蒂斯代尔:我们小组还讨论了到目前为止我们对这个地方的感受,许多人提到了他们对南极洲环境和野生动物的保护。我们的一位小组负责人提出了一个让我印象深刻的观点:他说,我们需要以我们在这里感受到的同样的敬畏和保护来看待我们来自哪里。这真的让我印象深刻,因为我确实意识到,我从来没有像现在这样敬畏我的家乡。

Walsh:这时我的观点才真正发生了变化。我从觉得有必要把每一个细节都写下来,到把所有东西都浸泡进去。在剩下的旅程中,一种平静和惊奇的感觉充满了我的身体。我不想再写了:事实上,我不得不强迫自己跟上我的写作。我知道没有什么能形容我在这次旅行中有幸遇到的经历。这就像一个开关被翻转了。
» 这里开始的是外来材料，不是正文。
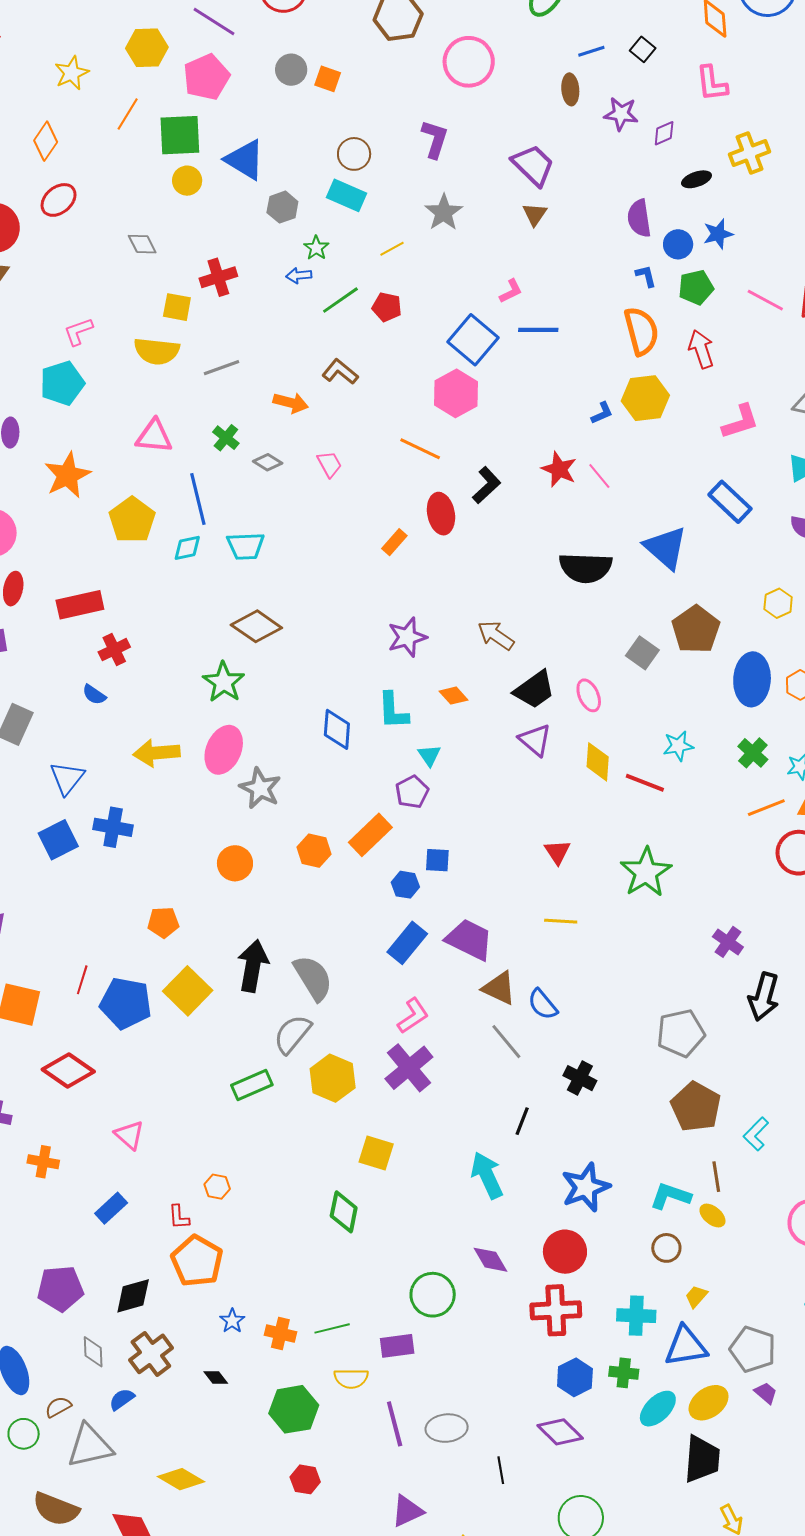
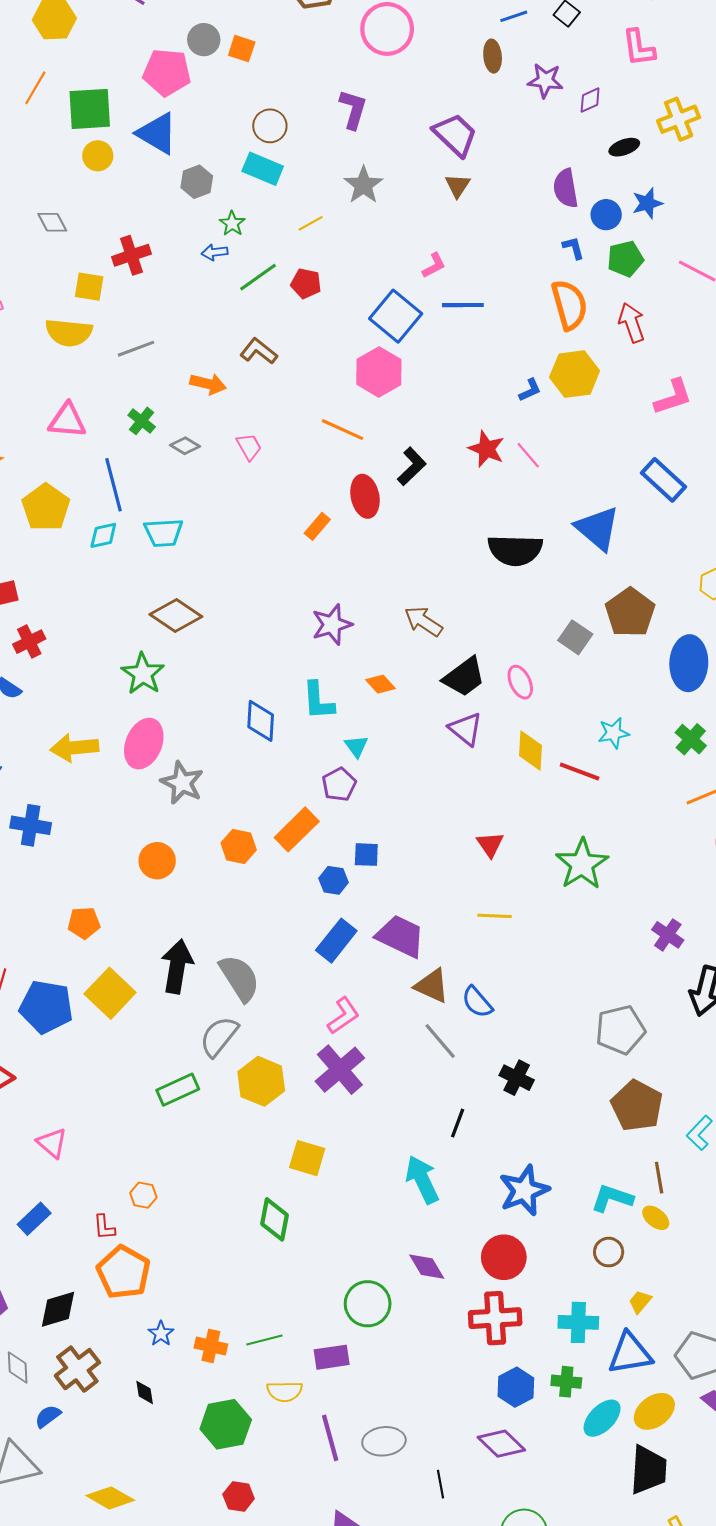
pink pentagon: (206, 77) -> (167, 72), moved, turned 30
black diamond: (216, 1378) -> (145, 1392), turned 30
1 月 10 日至 12 日:回归、德雷克摇晃、反思

蒂斯代尔:当我们离开时,这艘船遇到了一个巨大的逆戟鲸群。放眼望去,到处都是逆戟鲸、成人和婴儿。这一刻让我感受到了很多东西,但最重要的是,我感到钦佩、敬畏和喜爱。人们非常钦佩这些生物的美丽和天生的好奇心,对它们来说如此正常的活动对我们来说是一个令人惊奇和独特的奇观,最后,对野生动物的感情如此之深,这些野生动物对那里的船只如此无忧无虑和无忧无虑。

沃尔什:南极洲是一个与地球上其他任何地方都不一样的地方。它是不可替代的,野生动物是不可替代的。来到这里,看到这一切——令人惊叹的野生动物、冰川崩塌和广阔而美丽的风景——是每个人都应该能够体验到的,但与此同时,没有人应该能够体验到。这个地方太特别了。

蒂斯代尔:我们在回来的路上经历了“德雷克摇晃”,海浪超过20英尺。我对海洋怀有极大的敬意和钦佩。它是如此美丽,但你仍然不得不承认它是多么强大和危险。回程真的让我想起了我在家时是多么的脱节,让我提高了我的全球意识,因为那里确实有我们并不总是承认的整个世界。

Bisson:我从这次旅行中得到的主要收获之一是一位探险向导在十二生肖游轮上说的话:“永远不要忘记现在的力量。花点时间静静地坐着,感受一下你在空间中的确切时间所处的位置,感受一下你脚下和你周围的东西。这意味着,并非您在您面前看到的所有东西都需要通过技术或口头确认来捕捉。在那一刻,它可以被见证和体验到最充分的体验。

蒂斯代尔:当我们回到乌斯怀亚时,看到我们从第一天开始变得如此亲密,真是太酷了,我很高兴我们有这个地方可以回家。我们必须亲自发现这个地方的文化和生活,并能够在其中制作我们自己的故事。

Walsh:总的来说,我在这两个新大陆的经历真的促使我享受每一分钟,并利用所有呈现给我的机会。我想继续把自己推出舒适区,享受这个世界所提供的所有美丽。

Bisson是双专业,在森林资源与环境保护系学习环境保护与社会,在文理与人文科学学院学习政治学。蒂斯代尔在鱼类和野生动物保护部主修野生动物保护。Walsh在农业与生命科学学院主修动物和家禽科学。